The ApunKaChoice movie review of Mod. Nagesh Kukunoor’s film Mod is strictly for the patient souls who can happily soak in the verdant surrounding of a love story unraveling at a snail’s pace.
Set in a picturesque hill town, the film narrates the story of Aranya (Ayesha Takia) who runs a clock repair shop, while her drunkard dad (Raghuvir Yadav) trips on Kishore Kumar songs or waits for his estranged wife at the railway station.
Andy (Rannvijay Singh), a shy stranger, arrives in the town and begins to make rounds of Aranya’s shop on the pretext of getting his watch repaired. Slowly, Aranya develops a soft spot for this shy stranger.
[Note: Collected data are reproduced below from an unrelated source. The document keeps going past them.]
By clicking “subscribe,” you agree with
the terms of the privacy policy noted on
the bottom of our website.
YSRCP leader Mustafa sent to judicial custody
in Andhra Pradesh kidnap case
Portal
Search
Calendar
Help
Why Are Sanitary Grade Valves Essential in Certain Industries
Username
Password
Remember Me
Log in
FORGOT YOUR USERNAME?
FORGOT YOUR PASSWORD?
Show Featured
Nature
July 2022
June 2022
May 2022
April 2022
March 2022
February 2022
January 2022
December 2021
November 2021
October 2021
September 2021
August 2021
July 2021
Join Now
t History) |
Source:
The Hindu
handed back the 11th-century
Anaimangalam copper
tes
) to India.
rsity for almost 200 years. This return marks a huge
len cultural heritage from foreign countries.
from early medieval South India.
Love sprouts and flowers. But the romantic idyll is painfully broken by a revelation about Andy.
As Andy’s life spins out of control, will Aranya, who’s being blamed for his plight, move on or stick by him?
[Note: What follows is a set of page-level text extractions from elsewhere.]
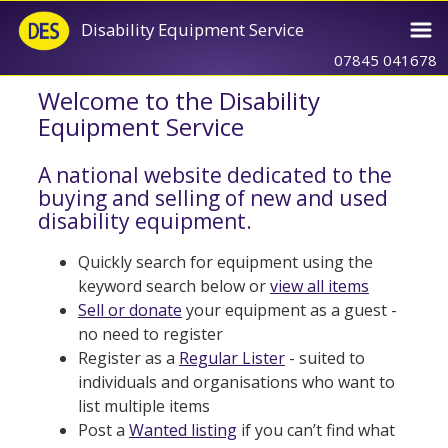
Disability Equipment Service
07845 041678
Welcome to the Disability
Equipment Service
A national website dedicated to the
buying and selling of new and used
disability equipment.
Quickly search for equipment using the
keyword search below or
view all items
Sell or donate
your equipment as a guest -
no need to register
Register as a
Regular Lister
- suited to
individuals and organisations who want to
list multiple items
Post a
Wanted listing
if you can’t find what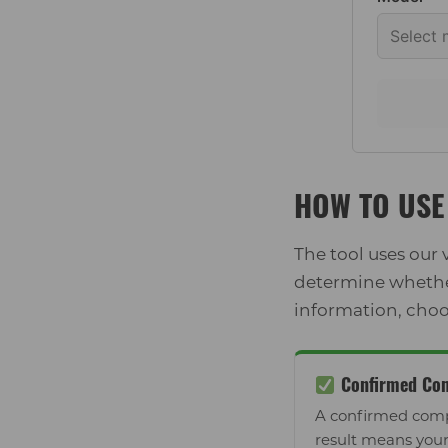
HOW TO USE 
The tool uses our
determine whether 
information, choo
Confirmed Com
A confirmed comp
result means your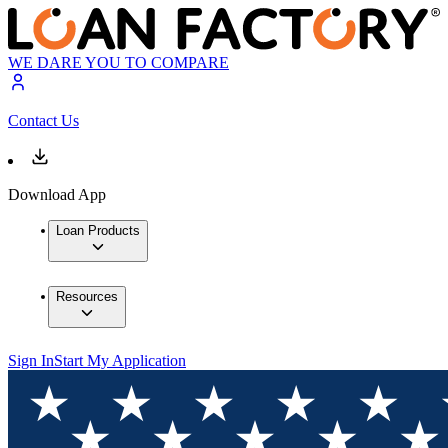
WE DARE YOU TO COMPARE
Contact Us
Download App
Loan Products
Resources
Sign In
Start My Application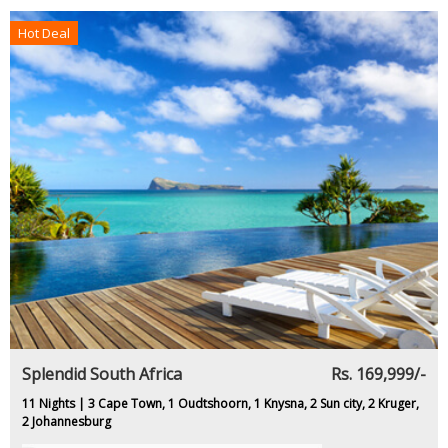
Hot Deal
Splendid South Africa
Rs. 169,999/-
11 Nights | 3 Cape Town, 1 Oudtshoorn, 1 Knysna, 2 Sun city, 2 Kruger,
2 Johannesburg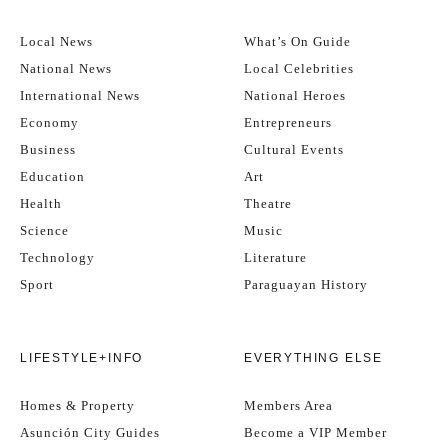
Local News
What’s On Guide
National News
Local Celebrities
International News
National Heroes
Economy
Entrepreneurs
Business
Cultural Events
Education
Art
Health
Theatre
Science
Music
Technology
Literature
Sport
Paraguayan History
LIFESTYLE+INFO
EVERYTHING ELSE
Homes & Property
Members Area
Asunción City Guides
Become a VIP Member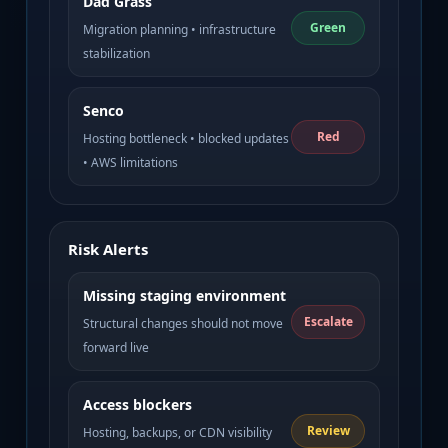
Dad Grass
Green
Migration planning • infrastructure
stabilization
Senco
Red
Hosting bottleneck • blocked updates
• AWS limitations
Risk Alerts
Missing staging environment
Escalate
Structural changes should not move
forward live
Access blockers
Review
Hosting, backups, or CDN visibility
The obvious question is: does the movie mark Kukunoor’s return to his vintage days of Iqbal and Dor. The answer is monosyllabic: NO.
How come? First and foremost, the fact that Mod is an official remake of the 2007 Taiwanese film Keeping Watch isn’t amiss on an informed viewer. So Kukunoor can’t really claim the credit for coming up with an extraordinary love story. Secondly, the film unspools at the pace of an arthouse movie, taking its own sweet time to make a point. The scenes of Aranya and Andy sitting beside the waterfall like two lolling walruses with no care in the world, or the stretched plot progression after Andy’s truth is revealed could leave the impatient viewers shuffling in their seats.
That said, the film does have moments that weigh heavy on your heart. Ayesha’s dogged determination to cure Andy and win his love leaves you with a lump in the throat. In that sense, Mod veritably steers into the template of Kukunoor’s inspiring films like Dor and Iqbal.
Ayesha Takia is doubtlessly the moving force behind Mod. She’s decidedly retrained and yet doesn’t dither in letting the floodgates of pent-up emotions open if the scene requires it. Rannvijay is saddled with a challenging role and he makes a fine fist of it. On the sidelines, Tanvi Azmi (as Ayesha’s aunt) and Raghuvir Yadav (as Ayesha’s dad) deliver well.
On the whole, Mod is a love story with a jab of inspiration. But the film is very slow and sluggish. Perhaps Kukunoor took the traffic advice of going slow on the mod a tad too seriously.
If anything, the film leaves you with breathtaking images (captured by cinematographer Chirantas Das) of a mountainous idyll.